Un grand Steinway & Sons attend Sophia Liu et son maître Dang Thai Son, l'Orchestre national de Cannes et son directeur musical Benjamin Levy sur la scène installée sur le grand bassin du Parc de Florans où se tiennent les concerts et les récitals du Festival de La Roque d'Anthéron fondé dans cette petite ville de Provence, en 1981. Au programme les Variations sur « Là ci darem la mano » de Chopin et les deux concertos pour piano du compositeur franco-polonais. À la jeune les variations et le Concerto en mi mineur ; au maître, le Concerto en fa mineur.
Les musiciens et le chef entrent précédés de Sophia Liu dont la robe de fée bleu nattier lui donne la grâce d'une libellule de dessin animé. À 16 ans, elle est grande, mince et ses longs bras fins se terminent pas des mains grandes et fines. Pas étonnant qu'elles tirent du piano une sonorité si arachnéenne, si souple. Pas davantage étonnant qu'elles soient capables en un éclair de planter un accord puissant et dense dans le grave du piano et qu'elles soient si facilement véloces dans les traits les plus rapides.
Les variations du tout jeune Chopin vont donner l'occasion à la pianiste de montrer de quel bois elle chauffe ses doigts. C'est l'opus 2 d'un compositeur qui avait à peu près l'âge de sa soliste quand il les a composées, une œuvre brillante et inspirée, catalogue de difficultés pianistiques dont se joue Liu avec un sens aigu de la narration qui bute cependant sur l'énoncé du fameux thème varié par Chopin : Liu le phrase en pianiste et pas comme un chanteur d'opéra. Les notes sont régulières comme un rang de perles quand elles devraient être articulées avec des pleins et des déliés, des voyelles et des consonnes.

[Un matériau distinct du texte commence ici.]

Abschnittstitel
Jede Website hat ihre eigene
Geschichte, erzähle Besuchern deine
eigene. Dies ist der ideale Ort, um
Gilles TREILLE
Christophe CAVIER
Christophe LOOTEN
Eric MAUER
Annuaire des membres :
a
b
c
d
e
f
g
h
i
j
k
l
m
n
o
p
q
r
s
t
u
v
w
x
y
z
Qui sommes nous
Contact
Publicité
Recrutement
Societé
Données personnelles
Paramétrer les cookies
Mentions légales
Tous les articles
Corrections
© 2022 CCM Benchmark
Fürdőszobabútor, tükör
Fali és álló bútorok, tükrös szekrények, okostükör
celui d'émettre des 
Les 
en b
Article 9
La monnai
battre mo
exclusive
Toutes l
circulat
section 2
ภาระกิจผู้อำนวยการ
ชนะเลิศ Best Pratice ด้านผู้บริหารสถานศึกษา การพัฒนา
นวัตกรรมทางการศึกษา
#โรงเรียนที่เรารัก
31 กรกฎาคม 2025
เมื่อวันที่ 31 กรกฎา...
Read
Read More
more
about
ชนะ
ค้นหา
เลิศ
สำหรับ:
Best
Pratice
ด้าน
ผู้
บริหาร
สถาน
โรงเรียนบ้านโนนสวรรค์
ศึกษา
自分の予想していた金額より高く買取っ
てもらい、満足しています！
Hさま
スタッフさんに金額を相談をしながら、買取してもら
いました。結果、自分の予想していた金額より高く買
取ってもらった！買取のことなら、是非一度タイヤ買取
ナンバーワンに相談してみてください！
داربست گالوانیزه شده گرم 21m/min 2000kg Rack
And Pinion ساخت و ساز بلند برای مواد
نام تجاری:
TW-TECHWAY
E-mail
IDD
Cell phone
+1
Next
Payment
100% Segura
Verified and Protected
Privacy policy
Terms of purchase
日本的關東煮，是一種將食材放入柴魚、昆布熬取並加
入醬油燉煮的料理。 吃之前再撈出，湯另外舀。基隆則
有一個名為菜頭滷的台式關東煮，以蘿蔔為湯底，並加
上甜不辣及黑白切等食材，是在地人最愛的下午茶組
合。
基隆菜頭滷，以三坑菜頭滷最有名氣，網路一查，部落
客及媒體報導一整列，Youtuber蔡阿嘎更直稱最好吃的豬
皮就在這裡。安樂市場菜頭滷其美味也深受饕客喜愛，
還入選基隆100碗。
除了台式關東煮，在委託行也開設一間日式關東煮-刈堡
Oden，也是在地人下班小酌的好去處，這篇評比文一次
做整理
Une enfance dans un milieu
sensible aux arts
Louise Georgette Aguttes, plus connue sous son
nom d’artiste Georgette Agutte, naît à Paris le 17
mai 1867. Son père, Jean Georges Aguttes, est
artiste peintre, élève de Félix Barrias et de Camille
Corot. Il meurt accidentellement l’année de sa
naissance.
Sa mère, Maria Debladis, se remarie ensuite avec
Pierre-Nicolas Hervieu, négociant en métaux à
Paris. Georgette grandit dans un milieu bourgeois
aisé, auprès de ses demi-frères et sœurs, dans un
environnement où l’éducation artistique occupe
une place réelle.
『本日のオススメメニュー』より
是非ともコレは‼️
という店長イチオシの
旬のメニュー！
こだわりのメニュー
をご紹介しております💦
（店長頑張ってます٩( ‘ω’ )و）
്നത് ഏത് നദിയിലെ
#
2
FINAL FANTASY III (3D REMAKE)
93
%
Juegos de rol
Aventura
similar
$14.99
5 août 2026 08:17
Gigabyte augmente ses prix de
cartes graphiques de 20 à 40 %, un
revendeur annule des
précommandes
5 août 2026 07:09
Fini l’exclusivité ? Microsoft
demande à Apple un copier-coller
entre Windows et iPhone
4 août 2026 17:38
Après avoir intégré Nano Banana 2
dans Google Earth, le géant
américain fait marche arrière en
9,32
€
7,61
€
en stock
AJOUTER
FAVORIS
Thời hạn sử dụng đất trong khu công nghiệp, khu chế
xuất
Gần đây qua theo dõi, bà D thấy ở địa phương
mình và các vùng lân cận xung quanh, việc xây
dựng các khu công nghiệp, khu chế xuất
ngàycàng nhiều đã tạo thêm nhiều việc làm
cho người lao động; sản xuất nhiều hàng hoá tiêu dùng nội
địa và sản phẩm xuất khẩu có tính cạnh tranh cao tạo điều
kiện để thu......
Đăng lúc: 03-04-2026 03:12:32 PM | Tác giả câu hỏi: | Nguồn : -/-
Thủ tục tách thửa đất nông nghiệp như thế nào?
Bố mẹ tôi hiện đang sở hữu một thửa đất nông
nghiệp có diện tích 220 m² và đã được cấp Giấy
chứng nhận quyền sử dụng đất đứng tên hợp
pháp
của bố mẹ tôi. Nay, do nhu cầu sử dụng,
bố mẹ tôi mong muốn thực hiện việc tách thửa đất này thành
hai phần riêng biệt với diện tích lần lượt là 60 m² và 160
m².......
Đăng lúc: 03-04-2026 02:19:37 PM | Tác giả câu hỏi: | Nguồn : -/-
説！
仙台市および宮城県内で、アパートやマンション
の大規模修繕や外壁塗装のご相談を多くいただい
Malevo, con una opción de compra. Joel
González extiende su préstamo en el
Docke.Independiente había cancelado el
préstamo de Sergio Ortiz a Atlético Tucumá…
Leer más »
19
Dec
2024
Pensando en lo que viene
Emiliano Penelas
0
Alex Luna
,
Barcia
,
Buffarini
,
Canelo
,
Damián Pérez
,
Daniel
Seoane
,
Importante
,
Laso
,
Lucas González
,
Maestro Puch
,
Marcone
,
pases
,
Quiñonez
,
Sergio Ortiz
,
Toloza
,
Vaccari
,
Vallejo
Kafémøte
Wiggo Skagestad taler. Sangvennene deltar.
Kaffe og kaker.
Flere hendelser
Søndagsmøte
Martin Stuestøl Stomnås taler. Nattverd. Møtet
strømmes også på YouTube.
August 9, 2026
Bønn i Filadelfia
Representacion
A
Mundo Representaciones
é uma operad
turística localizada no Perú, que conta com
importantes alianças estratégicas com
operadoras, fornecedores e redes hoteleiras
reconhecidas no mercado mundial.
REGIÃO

C'est bien la seule réserve qu'on a réussi à trouver à l'interprétation vive, enjouée, endiablée même de cette pièce irrésistible que les Cannois et Benjamin Levy accompagnent de façon admirable comme ils le font du Concerto en mi mineur dont la virtuosité harassante pour le pianiste n'effraie en rien Sophia Liu : elle sait gérer de façon parfaite les traits si difficiles que le jeune compositeur enchaine avec une science du clavier inconnue avant lui. Elle est aérienne et dans le même temps volontaire et pugnace, tant elle va au bout de chaque phrase. Plus le premier mouvement avance et plus elle se dépasse et prend possession du clavier.